Par un mémoire en défense, enregistré le 11 août 2021, la ville de Paris conclut au rejet de la requête.
Elle fait valoir qu'aucun des moyens soulevés par le requérant n'est fondé.
Vu les autres pièces du dossier.
Vu :
- la loi n° 83-634 du 13 juillet 1983 alors en vigueur ;
- la loi n°84-53 du 26 janvier 1984 alors en vigueur ;
- la délibération D 430 du 21 mars 1988 alors en vigueur ;
- la délibération DRH 59 des 2, 3, 4, 5 juillet 2018 du Conseil de Paris.
Les parties ont été régulièrement averties du jour de l'audience.
Ont été entendus au cours de l'audience publique :
- le rapport de Mme C,
- et les conclusions de Mme Mauclair, rapporteure publique.
Considérant ce qui suit :
1. M. B, éboueur à la ville de Paris et affecté à la direction de la propreté et de l'eau, a sollicité le versement d'une somme de 135, 96 euros correspondant à une indemnité pour travail dominical pour trois jours travaillés, par une lettre du 17 décembre 2020 qu'il a adressée à la ville de Paris. Du silence gardé par la ville de Paris sur cette demande est née une décision implicite de rejet. Par la présente requête, M. B demande l'annulation de cette décision.
2. Pour contester le rejet de sa demande tendant au versement d'une indemnité pour travail dominical, M. B se fonde sur une délibération D 430 du 21 mars 1988, qui posait le principe d'une indemnité pour travail dominical, désormais régie par une délibération DRH 59 des 2, 3, 4, 5 juillet 2018. Aucune de ces délibérations, qui énoncent les personnels éligibles au bénéfice de cette indemnité, ne prévoit le versement d'une telle indemnité au bénéfice des éboueurs. Par suite, le requérant ne peut utilement se prévaloir de ces délibérations. En outre, dès lors qu'il ne démontre pas qu'il était en droit de bénéficier d'une indemnité pour travail dominical, il ne peut utilement se prévaloir de l'illégalité qu'aurait commise la ville de Paris en rejetant sa demande au motif qu'il n'avait pas le droit de cumuler cette indemnité avec le versement d'un bonus lié au travail effectué durant le premier confinement. Par suite et en tout état de cause, les moyens doivent être rejetés.

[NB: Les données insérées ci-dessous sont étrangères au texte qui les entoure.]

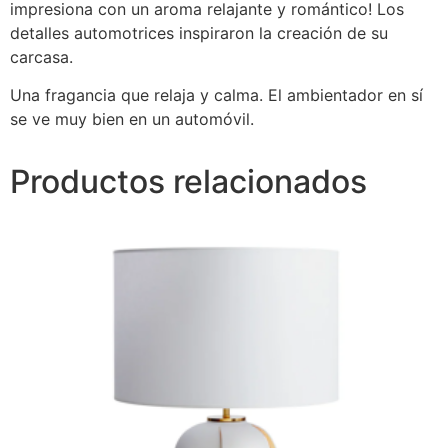
impresiona con un aroma relajante y romántico! Los
detalles automotrices inspiraron la creación de su
carcasa.
Una fragancia que relaja y calma. El ambientador en sí
se ve muy bien en un automóvil.
Productos relacionados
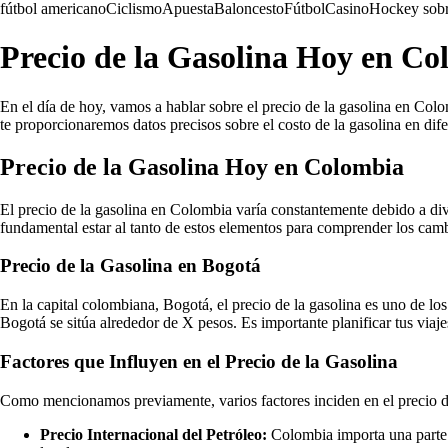
fútbol americano
Ciclismo
Apuesta
Baloncesto
Fútbol
Casino
Hockey sobr
Precio de la Gasolina Hoy en C
En el día de hoy, vamos a hablar sobre el precio de la gasolina en Colo
te proporcionaremos datos precisos sobre el costo de la gasolina en dif
Precio de la Gasolina Hoy en Colombia
El precio de la gasolina en Colombia varía constantemente debido a diver
fundamental estar al tanto de estos elementos para comprender los camb
Precio de la Gasolina en Bogotá
En la capital colombiana, Bogotá, el precio de la gasolina es uno de los
Bogotá se sitúa alrededor de X pesos. Es importante planificar tus viaj
Factores que Influyen en el Precio de la Gasolina
Como mencionamos previamente, varios factores inciden en el precio de
Precio Internacional del Petróleo:
Colombia importa una parte s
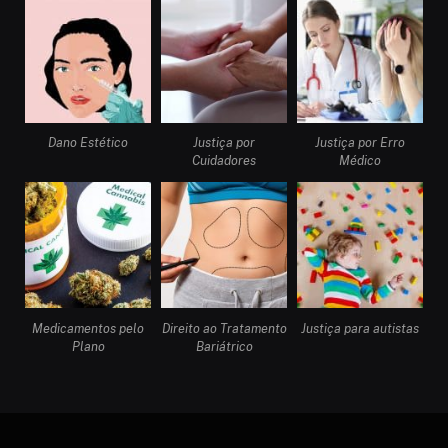
Dano Estético
Justiça por
Justiça por Erro
Cuidadores
Médico
Medicamentos pelo
Direito ao Tratamento
Justiça para autistas
Plano
Bariátrico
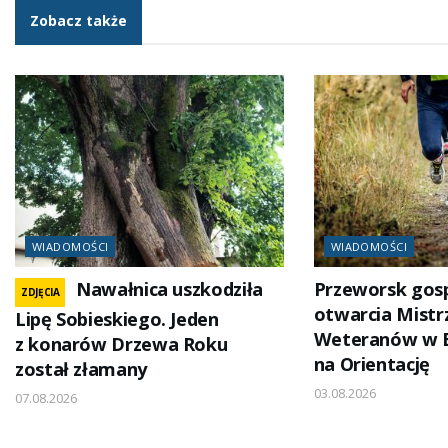
Zobacz także
WIADOMOŚCI
WIADOMOŚCI
Nawałnica uszkodziła
Przeworsk go
ZDJĘCIA
otwarcia Mistr
Lipę Sobieskiego. Jeden
Weteranów w 
z konarów Drzewa Roku
na Orientację
został złamany
03.08.2026
07.08.2026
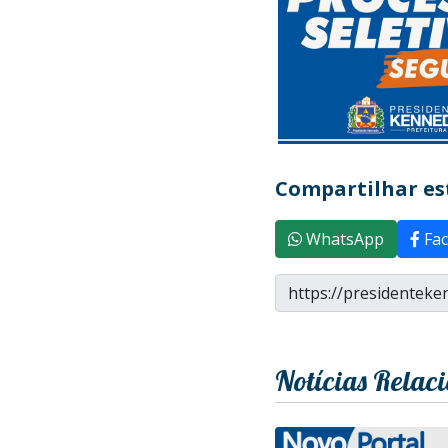
Compartilhar est
WhatsApp
Fac
Notícias Relac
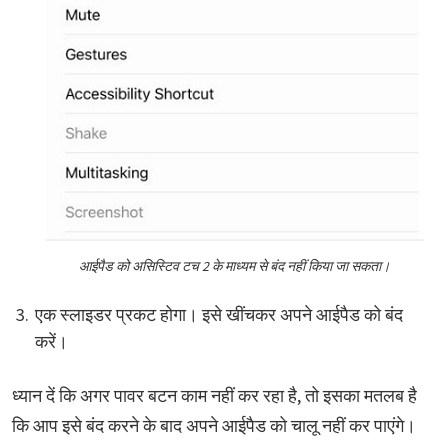
आईपैड को असिस्टिव टच 2 के माध्यम से बंद नहीं किया जा सकता।
एक स्लाइडर प्रकट होगा। इसे खींचकर अपने आईपैड को बंद
करें।
ध्यान दें कि अगर पावर बटन काम नहीं कर रहा है, तो इसका मतलब है
कि आप इसे बंद करने के बाद अपने आईपैड को चालू नहीं कर पाएंगे।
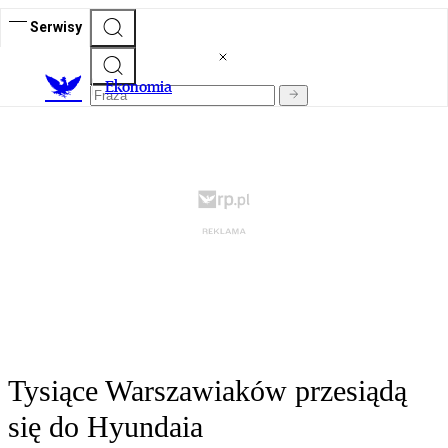
Serwisy
Ekonomia
Tysiące Warszawiaków przesiądą
się do Hyundaia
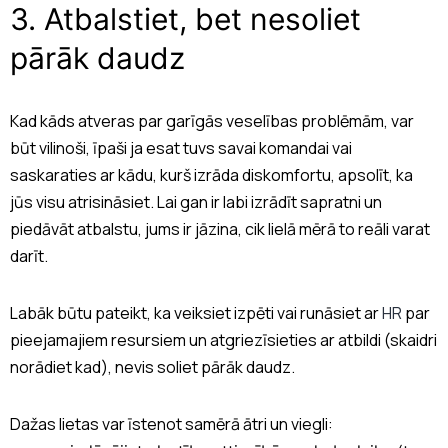
3. Atbalstiet, bet nesoliet
pārāk daudz
Kad kāds atveras par garīgās veselības problēmām, var
būt vilinoši, īpaši ja esat tuvs savai komandai vai
saskaraties ar kādu, kurš izrāda diskomfortu, apsolīt, ka
jūs visu atrisināsiet. Lai gan ir labi izrādīt sapratni un
piedāvāt atbalstu, jums ir jāzina, cik lielā mērā to reāli varat
darīt.
Labāk būtu pateikt, ka veiksiet izpēti vai runāsiet ar
HR
par
pieejamajiem resursiem un atgriezīsieties ar atbildi (skaidri
norādiet kad), nevis soliet pārāk daudz.
Dažas lietas var īstenot samērā ātri un viegli:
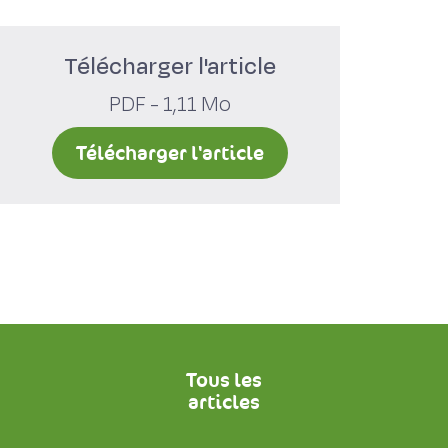
Télécharger l'article
PDF - 1,11 Mo
Télécharger l'article
Tous les
articles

3. Il résulte de ce qui précède que le requérant n'est pas fondé à demander l'annulation de la décision attaquée. Par suite, ces conclusions doivent être rejetées, ainsi que, par voie de conséquence, celles tendant à l'application de l'article L. 761-1 du code de justice administrative.
D E C I D E :
Article 1er : La requête de M. B est rejetée.
Article 2 : Le présent jugement sera notifié à M. A B et à la ville de Paris.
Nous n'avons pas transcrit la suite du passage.